转 Managing kettle job configuration

Over time I've grown a habit of making a configuration file for my kettle jobs. This is especially useful if you have a reusable job, where the same work has to be done but against different conditions. A simple example where I found this useful is when you have separate development, testing and production environments: when you're done developing your job, you transfer the .kjb file (and its dependencies) to the testing environment. This is the easy part. But the job still has to run within the new environment, against different database connections, webservice urls and file system paths.

Variables

In the past, much has been written about using kettle variables, parameters and arguments. Variables are the basic features that provide the mechanism to configure the transformation steps and job entries: instead of using literal configuration values, you use a variable reference. This way, you can initialize all variables to whatever values are appropriate at that time, and for that environment. Today, I don't want to discuss variables and variable references - instead I'm just focussing on how to manage the configuration once you already used variable references inside your your jobs and transformations.

Managing configuration

To manage the configuration, I typically start the main job with a set-variables.ktr transformation. This transformation reads configuration data from a config.properties file and assigns it to the variables so any subsequent jobs and transformations can access the configration data through variable references. The main job has one parameter called ${CONFIG_DIR} which has to be set by the caller so the set-variables.ktr transformation knows where to look for its config.properties file:

Reading configuration properties

The config.properties file is just a list of key/value pairs separated by an equals sign. Each key represents a variable name, and the value the appropriate value. The following snippet should give you an idea:

#staging database connection
STAGING_DATABASE=staging
STAGING_HOST=localhost
STAGING_PORT=3351
STAGING_USER=staging
STAGING_PASSWORD=$74g!n9

The set-variables.ktr transformation reads it using a "Property Input" step, and this yields a stream of key/value pairs:

Pivoting key/value pairs to use the "set variables" step

In the past, I used to set the variables using the "Set variables" step. This step works by creating a variable from selected fields in the incoming stream and assigning the field value to it. This means that you can't just feed the stream of key/value pairs from the property input step into the set variables step: the stream coming out of the property input step contains multiple rows with just two fields called "Key" and "value". Feeding it directly into the "Set variables" step would just lead to creating two variables called Key and Value, and they would be assigned values multiple times for all key/value pairs in the stream.
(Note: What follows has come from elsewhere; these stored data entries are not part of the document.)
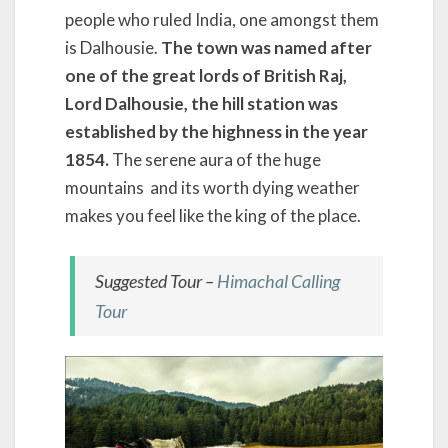
people who ruled India, one amongst them
is Dalhousie.
The town was named after
one of the great lords of British Raj,
Lord Dalhousie, the hill station was
established by the highness
in the year
1854.
The serene aura of the huge
mountains and its worth dying weather
makes you feel like the king of the place.
Suggested Tour –
Himachal Calling
Tour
So in order to meaningfully assign variable, I used to pivot the stream of key/value pairs into a single row having one field for each key in the stream using the "Row Denormaliser" step:

key field: the value of this field is scanned to determine in which output fields to put the corresponding value. There are no fields that make up a grouping: rather, we want all key/value pairs to end up in one big row. Or put another way, there is just one group comprising all key/value pairs. Finally, the grid below specifies for each distinct value of the "Key" field to which output field name it should be mapped, and in all cases, we want the value of the "Value" field to be stored in those fields. 

Drawbacks

There are two important drawbacks to this approach:

  • The "Row Normaliser" uses the value of the keys to map the value to a new field. This means that we have to type the name of each and every variable appearing in the config.properties file. So you manually need to keep he config.propeties and the "Denormaliser" synchronized, and in practice it's very easy to make mistakes here.
  • Due to the fact that the "Row Denormaliser" step literally needs to know all variables, the set-variables.ktr transformation becomes specific for just one particular project.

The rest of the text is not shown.